NetMiner 5 supports not only graph data composed of nodes and links, but also tabular and unstructured data without fixed schema or identifiers. This enables users to easily import a wide variety of raw and unstructured data suitable for machine learning applications.
Within a single workspace, users can manage node sets, link sets, and structured/unstructured data simultaneously.
Multiple graph layers under a node set can be organized in a tree structure, allowing for intuitive understanding of the data currently being analyzed.

==Release history==
The first version of NetMiner was released on Dec 21, 2001. There have been five major updates from 2001.

=== NetMiner 5 ===
Released on June 9, 2025.
NetMiner 5 retains the core features and no-code concept of NetMiner 4, but has evolved by integrating cutting-edge AI technologies.

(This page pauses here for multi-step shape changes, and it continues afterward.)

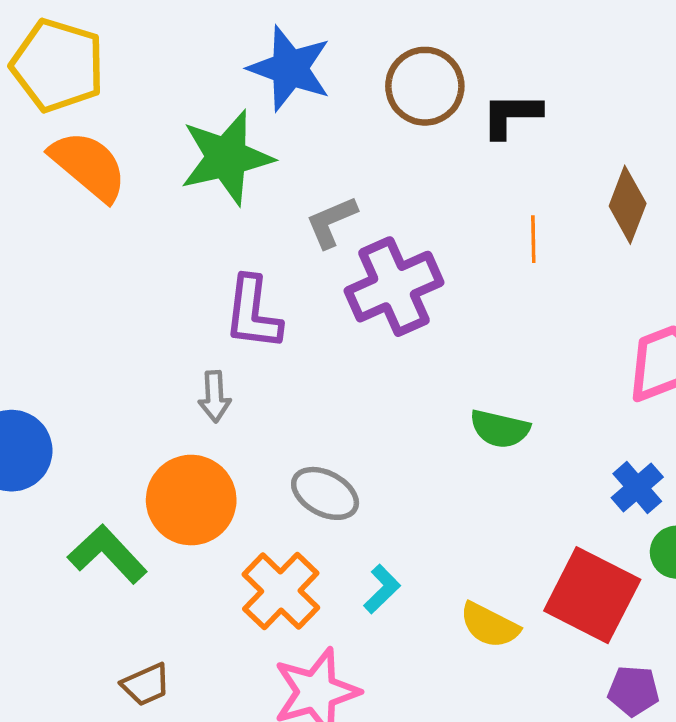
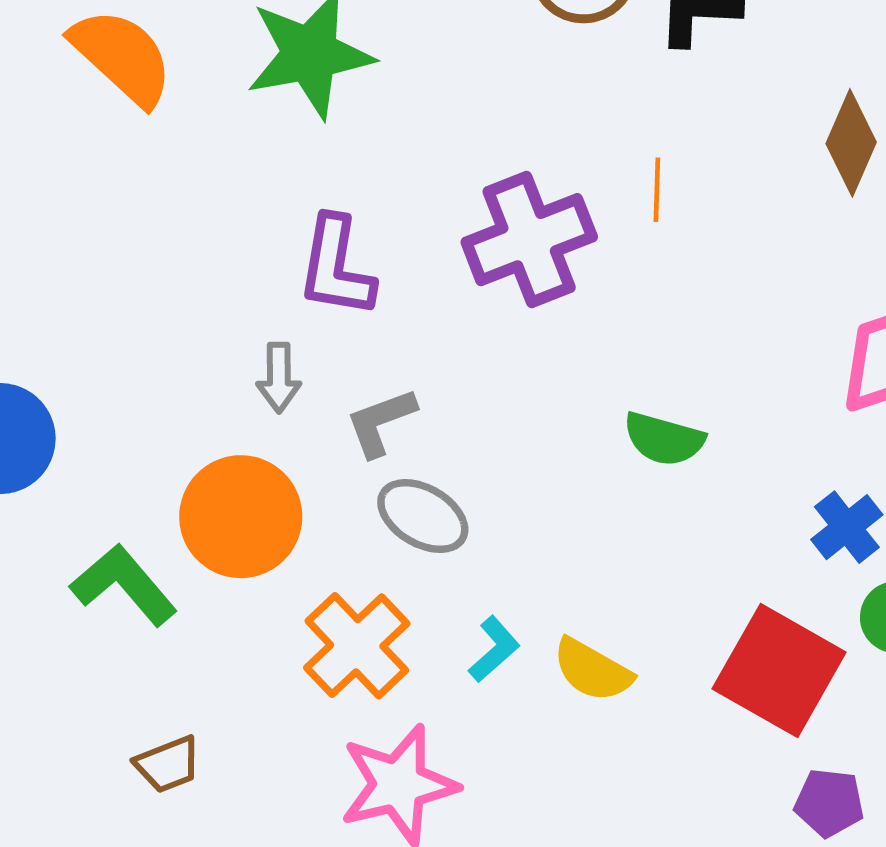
gray L-shape: (331, 222) -> (381, 422), moved
orange line: (533, 239) -> (657, 190), moved
yellow semicircle: (489, 625) -> (592, 670), moved

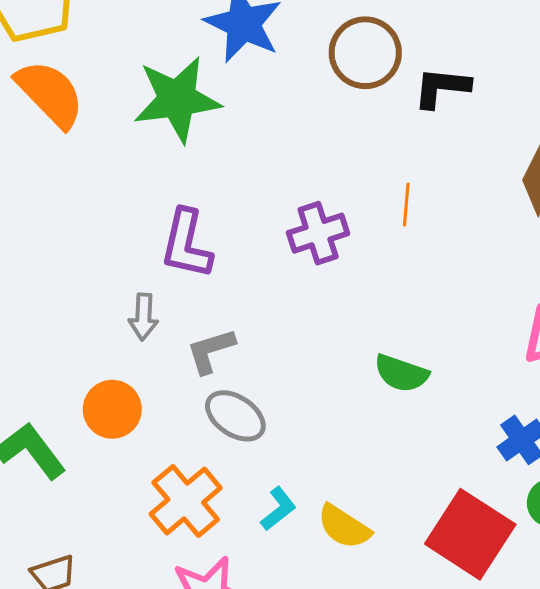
purple cross: (529, 240) -> (318, 233), size x0.7
orange circle: (241, 517) -> (112, 409), size x0.7

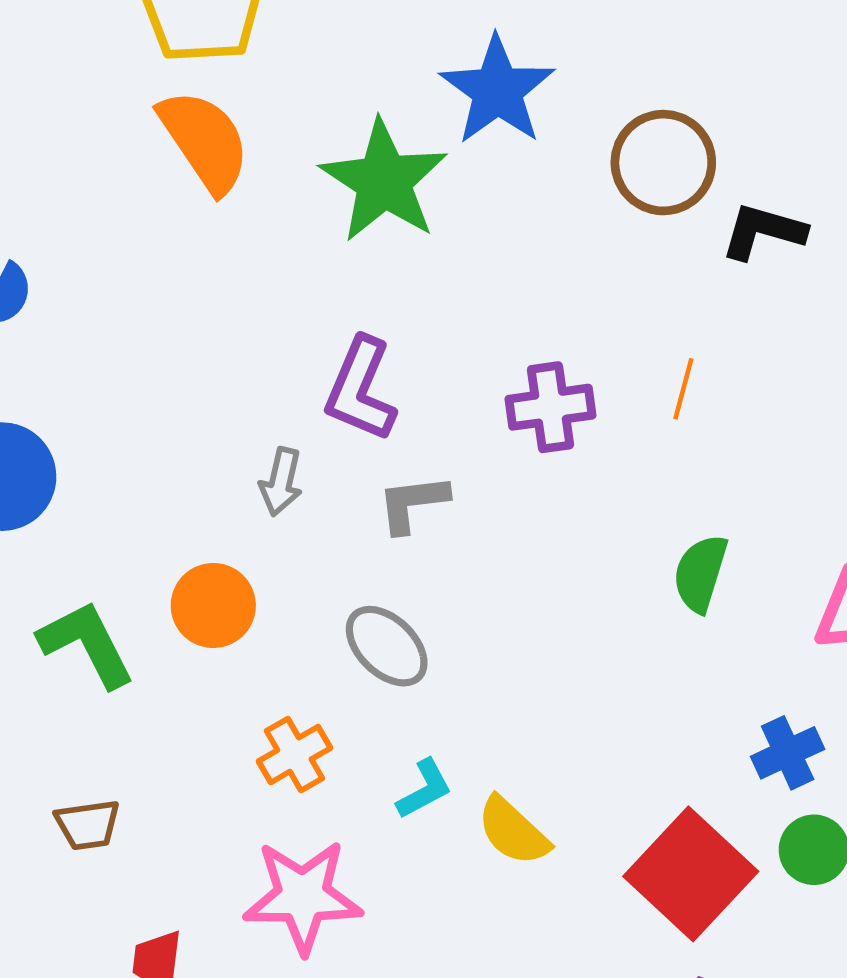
green star: (177, 99) -> (384, 181), turned 30
gray L-shape: (211, 351) -> (413, 503), moved
green semicircle: (401, 373) -> (700, 573), moved, turned 78
orange cross: (186, 501) -> (294, 755), size x0.7

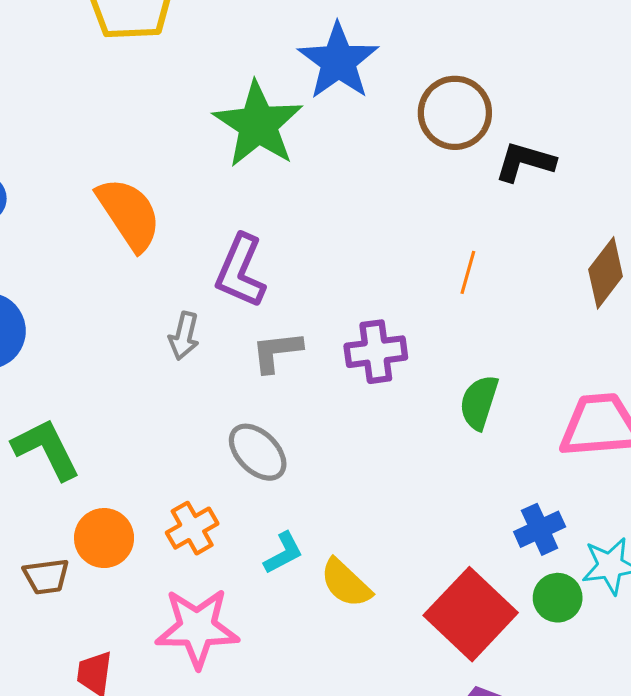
orange semicircle: (205, 141) -> (129, 214), moved
purple cross: (551, 407) -> (376, 352), moved
orange circle: (213, 605) -> (104, 538), moved

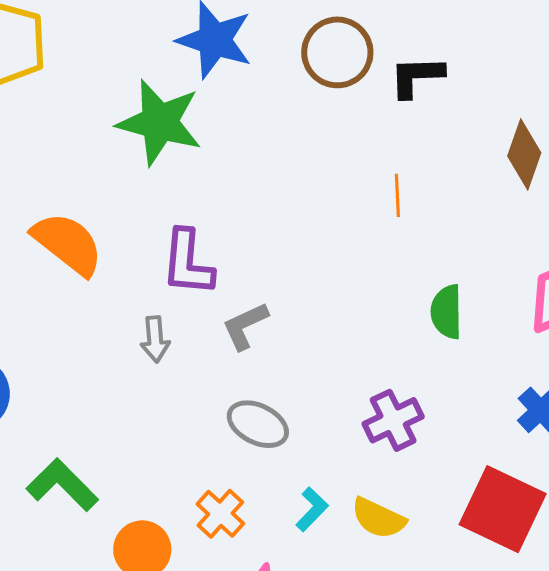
purple cross: (376, 352) -> (393, 420), moved

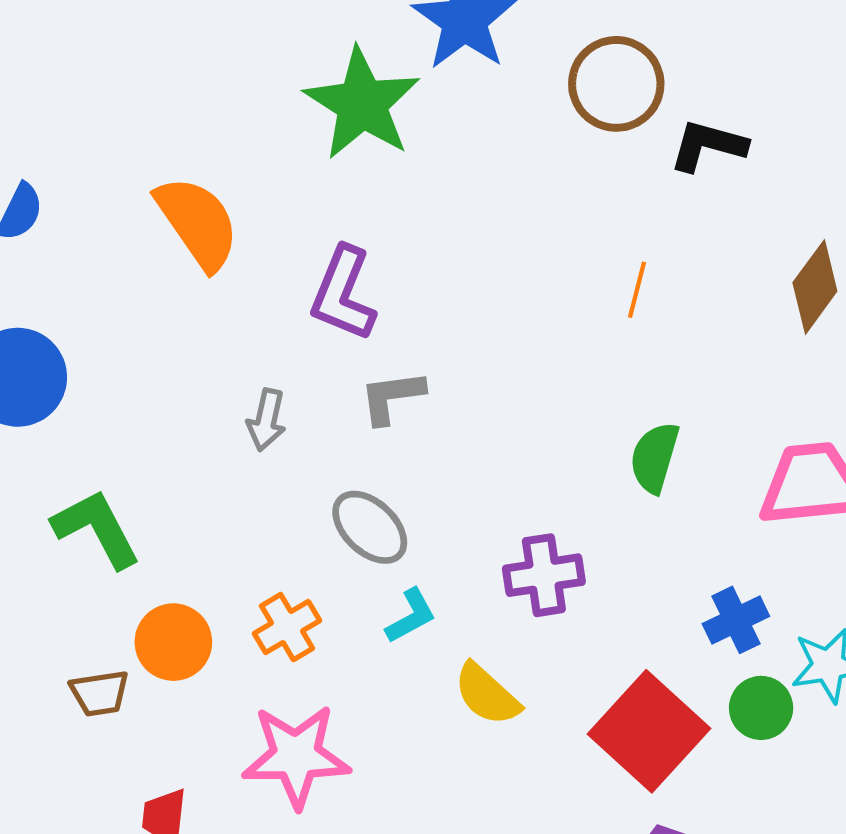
gray arrow: (155, 339) -> (266, 420), moved
cyan L-shape: (312, 509) -> (411, 616), moved

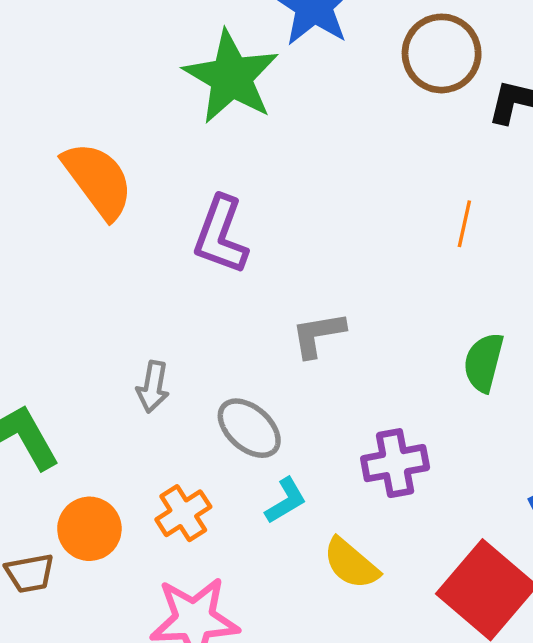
gray L-shape: (392, 397) -> (318, 334), moved
gray arrow: (266, 420) -> (153, 387), moved

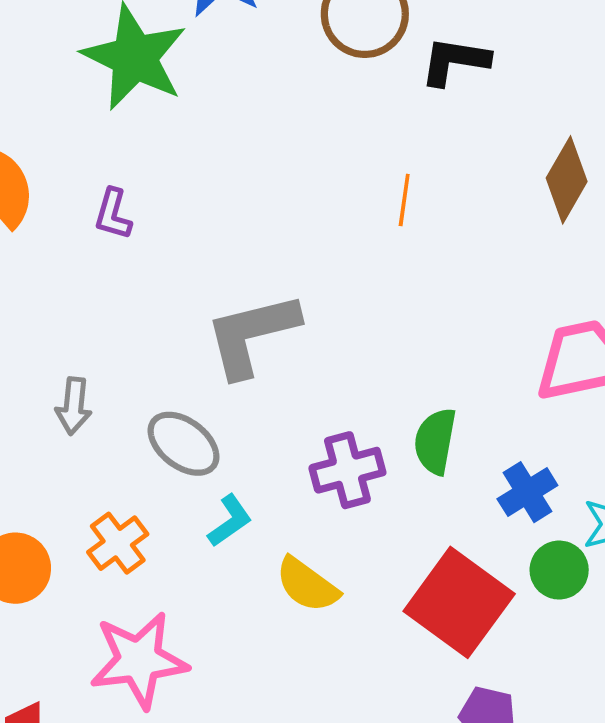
purple L-shape: (221, 235) -> (113, 214), moved, size x0.6
gray L-shape: (318, 334) -> (252, 335), size x1.6
green semicircle: (484, 362) -> (435, 441), moved

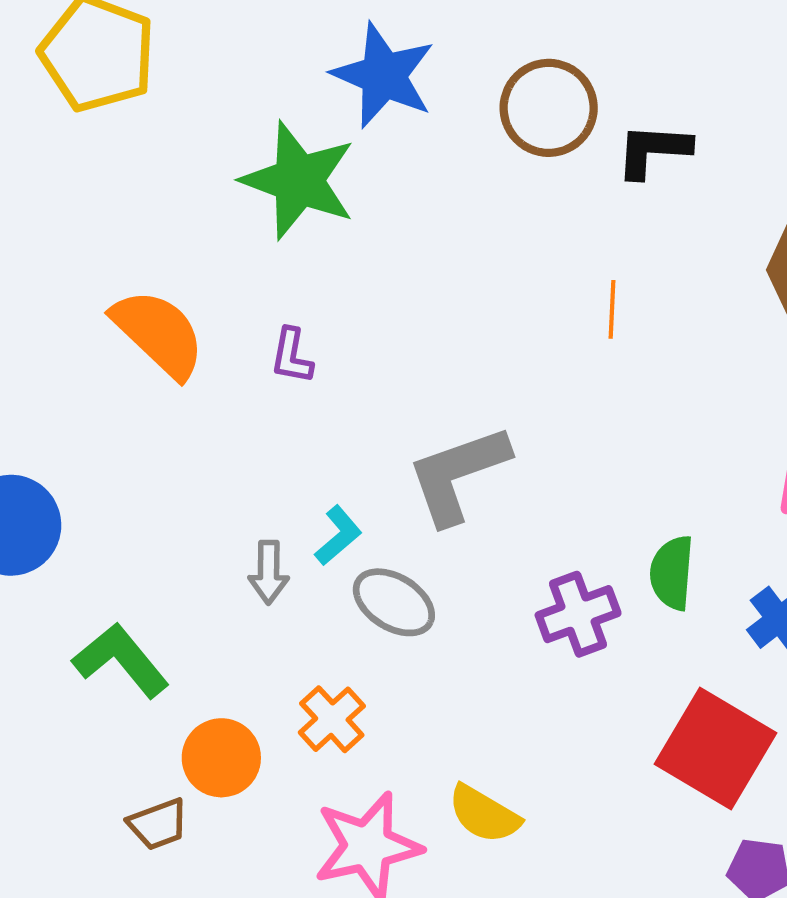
cyan L-shape: (230, 521) -> (338, 536), moved
yellow semicircle: (307, 585) -> (484, 814), moved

- AI Assistant, Personal Analytics Tutor
- Support for Graph, Structured, and Unstructured Data
- Graph Analytics / Social Network Analysis
- Machine Learning(M/L) & XAI
- Graph Machine Learning(GML): Graph Neural Network
- Text Mining: Natural Language Processing(NLP), Text Network, Topic Modeling
- Data Visualization

=== NetMiner 4 (2011) ===
Latest version is 4.5.1.

Introduced Python scripting, encrypted NMF format, semantic analysis tools (word cloud, topic modeling), and Extension - Data Collector.

=== NetMiner 3 (2007) ===
Enhanced scalability, integrated analysis-visualization modules, and DB import from Oracle, MS SQL.

=== NetMiner 2 (2003) ===
Improved statistical and network measures, visualization algorithms, and external data import modules.